Colonel Rodolfo Mendoza. [Source: Australian Broadcasting Corporation]As Colonel Mendoza, the Philippines investigator, continues to interrogate Operation Bojinka plotter Abdul Hakim Murad, details of a post-Bojinka “second wave” emerge. Author Peter Lance calls this phase “a virtual blueprint of the 9/11 attacks.” Murad reveals a plan to hijack commercial airliners at some point after the effect of Bojinka dies down. Murad himself had been training in the US for this plot. He names the ten or so buildings that would be targeted for attack:
An unidentified nuclear power plant.
The Transamerica Tower in San Francisco.
The Sears Tower in Chicago.
The World Trade Center.
John Hancock Tower in Boston.
The White House. [Washington Post, 12/30/2001; Lance, 2003, pp. 278-280; Playboy, 6/1/2005]

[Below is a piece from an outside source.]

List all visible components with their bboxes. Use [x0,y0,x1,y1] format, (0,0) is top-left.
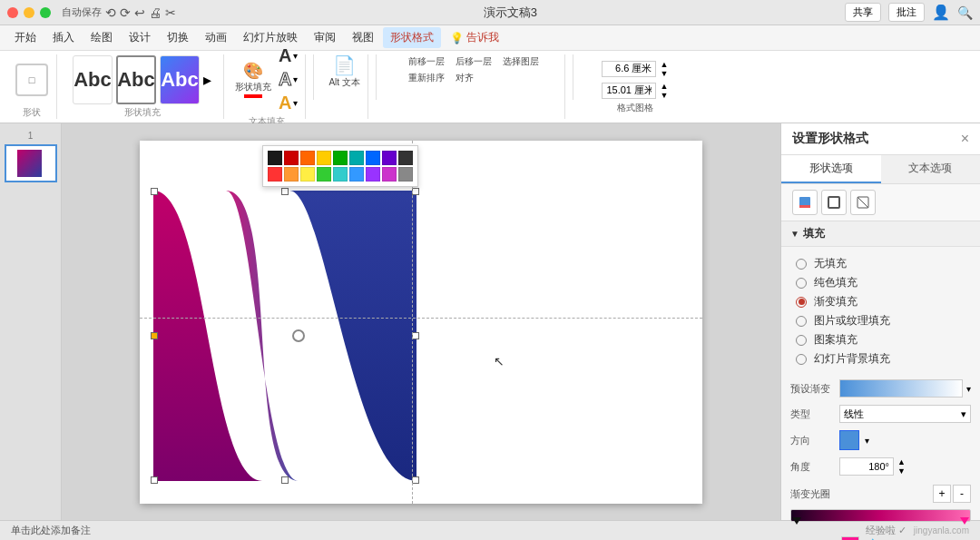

Murad continues to reveal more information about this plot until he is handed over to the FBI in April (see April-May 1995). He also mentions that ten suicide pilots have already been chosen and are training in the US (see February 1995-1996). Mendoza uses what he learns from Murad and other sources to make a flow chart connecting many key al-Qaeda figures together (see Spring 1995). Philippine authorities later claim that they provide all of this information to US authorities, but the US fails to follow up on any of it. [Lance, 2003, pp. 303-4] Sam Karmilowicz, a security official at the US embassy in Manila, Philippines during this time period, will later claim that just before Murad was deported to the US in early May, he picked up an envelope containing all that the Philippine government had learned from Murad. He then sent the envelope to a US Justice Department office in New York City. He believes Mike Garcia and Dietrich Snell, assistant US attorneys who will later prosecute Murad, almost certainly had access to this evidence (see Early 1998). [CounterPunch, 3/9/2006]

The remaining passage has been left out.